You have to understand that starting in 2000 the Rx2000 project, or prescription 2000 omnibus project, was started to rejuvenate the Canadian Forces health services. You have heard the comment about the decade of darkness. I have always talked about the decade of deep darkness within the health services. Rx2000 was designed to bring us back up to the standard where we needed to be. You also need to keep in mind that when Rx2000 was planned and approved, Afghanistan was not on anybody's mind. Everything we did before Afghanistan was based upon what we thought was more or less a peacetime requirement to provide health care. Subsequently, because of Afghanistan, we provided additional support. We beefed up the mental health aspect. We re-created the rehabilitation program which had disappeared in the 1990s. We rejuvenated much of the stuff.
In my mind right now, with the Rx2000 program ended and being where we are today, we have what I call an optimal health care system. I won't say it's a perfect system. No system is ever going to be perfect, obviously. This was well thought out and methodically executed. As you know, we have the only pan-Canadian electronic health record system in Canada. The Canadian Forces is a leading organization and model of care in a number of other ways.
My concern isn't so much about where we need to do more; rather my concern is that we spent literally a dozen years getting where we are today. I would be a bit concerned for obvious reasons—because of the fiscal condition of the country and a number of other stress sources with the cessation of conflict in Afghanistan—that over time, the focus on the care of the ill and injured may fade. The system we have worked so hard to develop today may start to recede. I know life is full of sinusoidal curves. Things go up and things go down, and there is a bit of a cycle. I would hate to see such an amazing system as the one we have today, which we have developed with so much hard work and with so many good people, be sacrificed slowly over time.

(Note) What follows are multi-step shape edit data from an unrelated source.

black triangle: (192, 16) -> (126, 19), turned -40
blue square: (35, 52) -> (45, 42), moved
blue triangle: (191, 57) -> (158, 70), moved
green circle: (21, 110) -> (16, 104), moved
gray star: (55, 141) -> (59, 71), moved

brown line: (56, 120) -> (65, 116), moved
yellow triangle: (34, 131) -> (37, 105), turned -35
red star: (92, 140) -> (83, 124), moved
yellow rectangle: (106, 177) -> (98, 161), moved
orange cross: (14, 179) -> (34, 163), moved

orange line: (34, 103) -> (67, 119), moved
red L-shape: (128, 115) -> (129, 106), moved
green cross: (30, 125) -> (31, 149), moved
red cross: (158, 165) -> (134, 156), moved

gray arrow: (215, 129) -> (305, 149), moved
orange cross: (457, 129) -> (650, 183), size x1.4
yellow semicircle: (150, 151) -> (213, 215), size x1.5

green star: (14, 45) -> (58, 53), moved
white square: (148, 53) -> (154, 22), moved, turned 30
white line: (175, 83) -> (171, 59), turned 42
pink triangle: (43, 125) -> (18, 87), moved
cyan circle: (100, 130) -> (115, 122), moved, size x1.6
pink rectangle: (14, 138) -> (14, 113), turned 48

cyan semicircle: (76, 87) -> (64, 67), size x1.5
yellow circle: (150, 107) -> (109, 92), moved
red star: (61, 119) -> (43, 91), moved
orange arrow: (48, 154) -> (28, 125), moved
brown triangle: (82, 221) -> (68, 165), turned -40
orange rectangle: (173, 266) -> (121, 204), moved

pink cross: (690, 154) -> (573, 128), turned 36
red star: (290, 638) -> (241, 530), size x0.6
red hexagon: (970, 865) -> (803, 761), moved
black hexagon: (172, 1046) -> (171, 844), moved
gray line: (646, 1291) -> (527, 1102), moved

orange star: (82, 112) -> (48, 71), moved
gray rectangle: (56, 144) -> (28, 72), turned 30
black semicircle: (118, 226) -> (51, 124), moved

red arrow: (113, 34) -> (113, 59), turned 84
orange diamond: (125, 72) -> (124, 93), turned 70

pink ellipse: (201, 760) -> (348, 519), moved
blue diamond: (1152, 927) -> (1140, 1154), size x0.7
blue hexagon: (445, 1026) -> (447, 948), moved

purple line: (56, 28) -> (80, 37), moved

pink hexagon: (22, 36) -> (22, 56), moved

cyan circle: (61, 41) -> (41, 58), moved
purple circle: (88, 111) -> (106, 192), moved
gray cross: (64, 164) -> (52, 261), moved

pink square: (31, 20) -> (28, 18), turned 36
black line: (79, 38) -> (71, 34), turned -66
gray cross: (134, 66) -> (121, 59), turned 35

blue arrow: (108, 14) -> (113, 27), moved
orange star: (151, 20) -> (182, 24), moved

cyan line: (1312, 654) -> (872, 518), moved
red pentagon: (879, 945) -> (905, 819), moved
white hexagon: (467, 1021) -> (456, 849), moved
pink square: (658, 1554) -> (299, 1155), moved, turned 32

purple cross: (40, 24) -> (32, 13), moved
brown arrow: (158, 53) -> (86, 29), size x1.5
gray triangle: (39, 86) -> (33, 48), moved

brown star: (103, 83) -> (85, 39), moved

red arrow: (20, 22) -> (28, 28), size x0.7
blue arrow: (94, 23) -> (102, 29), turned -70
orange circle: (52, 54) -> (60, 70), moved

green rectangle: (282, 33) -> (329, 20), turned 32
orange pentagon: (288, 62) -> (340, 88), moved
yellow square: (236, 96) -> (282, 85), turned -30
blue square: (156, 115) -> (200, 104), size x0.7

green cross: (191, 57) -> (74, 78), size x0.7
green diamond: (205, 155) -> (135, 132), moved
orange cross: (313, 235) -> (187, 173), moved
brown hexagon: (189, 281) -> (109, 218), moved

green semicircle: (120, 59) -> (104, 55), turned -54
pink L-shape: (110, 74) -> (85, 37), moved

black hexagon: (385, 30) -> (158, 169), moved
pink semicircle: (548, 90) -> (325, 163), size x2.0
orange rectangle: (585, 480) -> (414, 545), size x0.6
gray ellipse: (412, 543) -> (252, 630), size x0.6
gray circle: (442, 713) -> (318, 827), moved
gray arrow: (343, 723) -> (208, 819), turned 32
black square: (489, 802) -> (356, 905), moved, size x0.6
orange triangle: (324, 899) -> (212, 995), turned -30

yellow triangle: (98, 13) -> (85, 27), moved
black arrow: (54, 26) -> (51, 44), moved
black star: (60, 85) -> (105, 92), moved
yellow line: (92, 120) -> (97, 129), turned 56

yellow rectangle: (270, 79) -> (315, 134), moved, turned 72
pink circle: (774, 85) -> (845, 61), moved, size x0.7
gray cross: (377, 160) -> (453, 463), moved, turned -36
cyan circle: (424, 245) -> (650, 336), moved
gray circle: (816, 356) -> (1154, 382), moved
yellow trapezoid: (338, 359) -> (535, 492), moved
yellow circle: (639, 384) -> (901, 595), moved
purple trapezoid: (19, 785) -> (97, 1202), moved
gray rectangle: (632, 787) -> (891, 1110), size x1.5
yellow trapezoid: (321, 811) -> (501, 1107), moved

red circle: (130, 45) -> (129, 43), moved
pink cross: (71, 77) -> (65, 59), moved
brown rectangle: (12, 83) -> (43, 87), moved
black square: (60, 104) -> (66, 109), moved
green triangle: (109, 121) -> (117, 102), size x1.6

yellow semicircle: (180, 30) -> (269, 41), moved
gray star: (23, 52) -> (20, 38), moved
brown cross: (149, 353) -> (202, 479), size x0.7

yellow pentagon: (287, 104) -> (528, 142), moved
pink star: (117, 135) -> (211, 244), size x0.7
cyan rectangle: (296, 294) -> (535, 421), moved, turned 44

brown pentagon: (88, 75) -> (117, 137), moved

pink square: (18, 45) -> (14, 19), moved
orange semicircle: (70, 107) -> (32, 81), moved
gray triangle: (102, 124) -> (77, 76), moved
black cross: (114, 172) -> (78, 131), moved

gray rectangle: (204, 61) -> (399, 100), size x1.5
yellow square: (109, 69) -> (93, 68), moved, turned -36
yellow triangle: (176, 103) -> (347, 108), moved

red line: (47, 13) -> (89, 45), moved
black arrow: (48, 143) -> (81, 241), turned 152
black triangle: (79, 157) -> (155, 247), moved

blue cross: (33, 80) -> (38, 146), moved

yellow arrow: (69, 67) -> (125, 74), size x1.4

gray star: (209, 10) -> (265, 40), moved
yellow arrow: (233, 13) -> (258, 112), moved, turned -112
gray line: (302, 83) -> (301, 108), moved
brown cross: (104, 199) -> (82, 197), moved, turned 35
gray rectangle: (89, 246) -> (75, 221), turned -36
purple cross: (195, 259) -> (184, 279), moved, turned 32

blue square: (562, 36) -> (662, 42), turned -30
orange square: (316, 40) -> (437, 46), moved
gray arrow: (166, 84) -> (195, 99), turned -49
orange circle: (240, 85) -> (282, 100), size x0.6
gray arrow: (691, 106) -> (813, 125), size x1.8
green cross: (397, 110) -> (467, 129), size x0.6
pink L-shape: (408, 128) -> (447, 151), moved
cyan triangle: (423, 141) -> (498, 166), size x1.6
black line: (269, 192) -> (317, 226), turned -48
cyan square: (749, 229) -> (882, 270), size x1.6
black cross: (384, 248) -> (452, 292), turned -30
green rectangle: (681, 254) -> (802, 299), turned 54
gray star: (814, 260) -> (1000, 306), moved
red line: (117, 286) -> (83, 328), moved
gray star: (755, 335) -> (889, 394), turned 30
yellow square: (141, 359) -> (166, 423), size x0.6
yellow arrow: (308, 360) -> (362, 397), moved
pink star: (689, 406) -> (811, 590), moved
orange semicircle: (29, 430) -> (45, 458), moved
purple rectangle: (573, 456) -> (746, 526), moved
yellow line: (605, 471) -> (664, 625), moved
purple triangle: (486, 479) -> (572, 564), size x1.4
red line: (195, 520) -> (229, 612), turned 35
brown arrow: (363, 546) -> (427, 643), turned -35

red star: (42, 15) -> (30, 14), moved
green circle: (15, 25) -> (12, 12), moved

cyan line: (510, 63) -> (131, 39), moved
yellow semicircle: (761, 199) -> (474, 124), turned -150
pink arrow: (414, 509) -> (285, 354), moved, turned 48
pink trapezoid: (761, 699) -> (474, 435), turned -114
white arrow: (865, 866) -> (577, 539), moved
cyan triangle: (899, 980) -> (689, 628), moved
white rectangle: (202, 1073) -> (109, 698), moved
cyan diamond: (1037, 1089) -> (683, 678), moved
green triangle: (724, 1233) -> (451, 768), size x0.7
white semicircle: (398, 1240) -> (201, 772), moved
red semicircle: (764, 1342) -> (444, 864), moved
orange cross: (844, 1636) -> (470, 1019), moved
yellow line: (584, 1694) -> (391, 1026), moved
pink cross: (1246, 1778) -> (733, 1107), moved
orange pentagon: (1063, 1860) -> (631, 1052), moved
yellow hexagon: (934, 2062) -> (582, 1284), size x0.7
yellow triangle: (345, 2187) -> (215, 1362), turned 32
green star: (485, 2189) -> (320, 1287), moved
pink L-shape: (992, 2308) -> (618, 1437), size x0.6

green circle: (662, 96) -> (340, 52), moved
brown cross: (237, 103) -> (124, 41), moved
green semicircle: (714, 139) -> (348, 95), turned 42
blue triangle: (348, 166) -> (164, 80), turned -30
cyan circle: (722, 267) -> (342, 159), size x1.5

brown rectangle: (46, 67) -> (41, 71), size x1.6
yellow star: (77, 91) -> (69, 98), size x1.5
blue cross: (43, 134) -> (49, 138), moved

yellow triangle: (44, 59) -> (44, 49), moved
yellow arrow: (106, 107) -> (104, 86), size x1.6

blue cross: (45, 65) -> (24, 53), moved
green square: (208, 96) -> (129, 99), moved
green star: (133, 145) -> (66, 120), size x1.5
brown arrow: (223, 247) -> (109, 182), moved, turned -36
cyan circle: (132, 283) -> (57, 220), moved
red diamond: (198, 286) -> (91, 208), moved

That's why I think the work of your committee is very important to make sure we actually maintain what we have now.
In the last three years, I have said we don't need more money. We have a reasonable amount of resources. What we need is the flexibility to tailor our resources to where we need them in a rapid way, such that the ability to move in an agile manner will allow us to stay that way. For example, right now, the health care requirements, particularly in the land forces, fluctuate over time depending on their rotation patterns. As a public servant, if you hire too many people in one area and after a while that fades, it's almost impossible to shift them to a different area. It's the ability to move around and put resources where you need them to meet the surge in demand, to be really agile in that way, while keeping the overall envelope more or less the same.
If we can do that, we have a very, very good health care system. I know my NATO colleagues are very envious of the health care system we have in Canada.